Rowena didn’t answer. Odessa didn’t either. But several booming knocks on the door behind them did. “Open the door, you miserable wenches!” The door opened, slamming over and over into the stone wall I’d haphazardly erected.
“Odessa, go!” My hands found her shoulders first, all but throwing her at the impromptu window.
She winced at the jagged edges catching her skin.
“Go!” I urged when she glanced at me again.
Cracking sounds from behind us may as well have been a ticking clock.
“Rowena, run!” My magic fizzled, and a gasp was heard from below the window.
I held tight to it, staring beseechingly at her.
“Not without you, Fallyn! We go together!”
“I have to hold the vines first,” I cried, watching the stone wall crumble more with every bash from the cell door.
I grabbed my friend’s hand. “I thought I lost you once, and it killed a part of me. I lost Thaddeus, I refuse to lose you too! Now, run! Before they send reinforcements.” Rowena sent me one last look, eyes puffy with unshed tears.
I smiled. “Dess needs you. I’m right behind you. Go.”
Rowena’s tears fell at last, a sight I’d never before seen, making it all the more acutely painful when the stone wall fell with a crash of stone over stone at last. I ran, leaping to the edge of the window.
I leapt, but in the air there was nothing I could do about the fist ensnaring my hair.
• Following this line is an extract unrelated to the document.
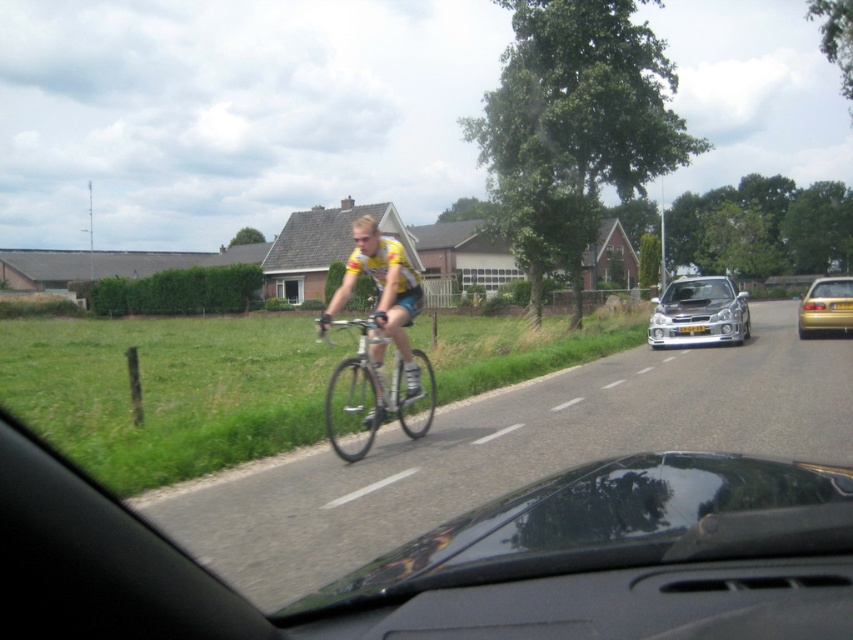 You are a passenger in the car and want to describe the position of the silver metallic bicycle at center to the driver who is about to make a turn. Where exactly is the bicycle located in relation to the car?

The silver metallic bicycle at center is located at the center of the image, which corresponds to the road directly in front of the car. Since the driver is in the driver seat, the bicycle is straight ahead in the middle of the road.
My back hit the stone ground followed by a crack that could only have been my head.
I heard my friends call to me between the stars in my vision, their voices fading as a shadow fell over me. A laugh weakly tumbled from me, as demented as it was triumphant.
“You think yourself victorious? We’ll hunt them down.
” The unfamiliar voice was slow. Unhurried in his amusement, savoring the moment as he circled me.
As his men tied my hands. “And this time we’ll kill them.
When you watch, when you see the blood flow from their open throats, just know it was entirely your fault. ”
I screamed, only two words. Part of me hoped they were close enough to hear—a bigger pat hoped they were already far beyond the reaches of this cur. “Find Ash!” My voice echoed around the stone room before a boot filled my vision, making darkness and pain reign over me once more.
The sound of steel rattling over stone and heavy footfalls stole me from the reprieve of my darkness, and no matter how tightly I clung to it the light along with wakefulness was thrust upon me.
“She’s coming to, Highness.” Her voice was far away, distorted, as if trying to speak from beneath water.
I heard only a growl of satisfaction as a response before my movements were not my own.
Blinding pain exploded behind my eyes so abrupt in its intensity a low shriek was ripped from my throat.
The chain around my neck tightened and squeezed, forcing me to sit up if I wanted to breathe.
Though my vision became blurry and my head was stuffed with fire and cotton and an incessant buzzing noise, shapes began to emerge.
A massive white tent, the size of my house back home, filled with white furs to anchor against the cold.
A massive red and black throne with gold embellishments, a hand with a ruby ring.
Blonde hair and a domineering, cruel smile.
I was chained at Prince Rylon’s feet at his throne like a wayward pet.